Nos sources ignorent le traitement qui aurait été réservé à Barutwanayo avec cette arrestation. Sur téléphone, à chaud, Jean Claude Barutwanayo, administrateur communal de Gasorwe, a indiqué que ce militant du CNL est accusé d’avoir appelé des journalistes pendant la nuit.

Dans la foulé, François Mpitabavuma, un député élu dans la circonscription de Muyinga, natif de la commune Gasorwe, a téléphoné à l’un des reporters d’Iwacu. Des menaces à peine voilés.

Extrait de la conversation

Député : Allô
Journaliste : Allô
Député : Moi, c’est honorable Shirira. Et toi, tu me connais parce que tu es de Kaguhu.
Journaliste : Ah, l’autre de Gasorwe ?
Député : Toi, hier, tu es venu à Kizi pendant la nuit !
Journaliste : Non, pas pendant la nuit.
Député : Vous, vous êtes venus à la rencontre d’un militant du CNL au lieu de chercher les autorités reconnues par les organes du gouvernement.

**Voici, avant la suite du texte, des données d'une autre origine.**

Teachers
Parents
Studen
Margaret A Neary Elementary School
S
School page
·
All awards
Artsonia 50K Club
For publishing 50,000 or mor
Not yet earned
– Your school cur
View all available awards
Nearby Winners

Journaliste : J’y suis passé autour de 17h, et je suis allé à la rencontre de celui qui pouvait me donner l’information.
Député : Qui ? Est-ce que toi tu avais la permission de l’administrateur ?
Journaliste : Non, je n’avais pas la permission de l’administrateur. Mais j’avais mes documents de travail reconnus par le la loi.

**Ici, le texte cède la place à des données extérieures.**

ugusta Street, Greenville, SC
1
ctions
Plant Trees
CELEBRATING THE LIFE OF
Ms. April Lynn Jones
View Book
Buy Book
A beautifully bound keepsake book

Député : Est-ce que toi tu peux entrer à l’intérieur du pays sans passer par les administratifs à la base ?
Journaliste : Non honorable, avec nos documents, nous allons à la recherche de l’information partout où nous pouvons en trouver sur le territoire national.
Député : Est-ce qu’aviser les administratifs est une faute ?
Journaliste : Non, les administratifs, nous les cherchons quand nous avons à leur demander. Même aujourd’hui, j’avais sollicité une interview chez l’administrateur.
Député : Non, n’essaie pas de me tromper, c’est nous qui votons les lois. Tu devais passer par l’administration.
Journaliste : Non honorable, ce n’est pas ce que dit la loi.
Député : Alors, si on endommageait ta voiture, si on te faisait du mal, tu allais te plaindre à qui ? A ton institution ?
Journaliste : Non, ce serait de la pure criminalité. Ai-je commis une faute moi ?
Député (avec un ton plutôt dur) : Bien sûr, t’en a commis. Tu es allé à la rencontre d’un militant du CNL qui est contre le pouvoir, n’est-ce pas ?
Le journaliste l’interrompt : Ce qualificatif de ‘‘qui est contre le pouvoir’’, moi je l’ignore. En tant que journaliste, je n’ai pas de parti. Professionnellement, je dois faire parler tout le monde…
Le député François Mpitavumana raccrochera.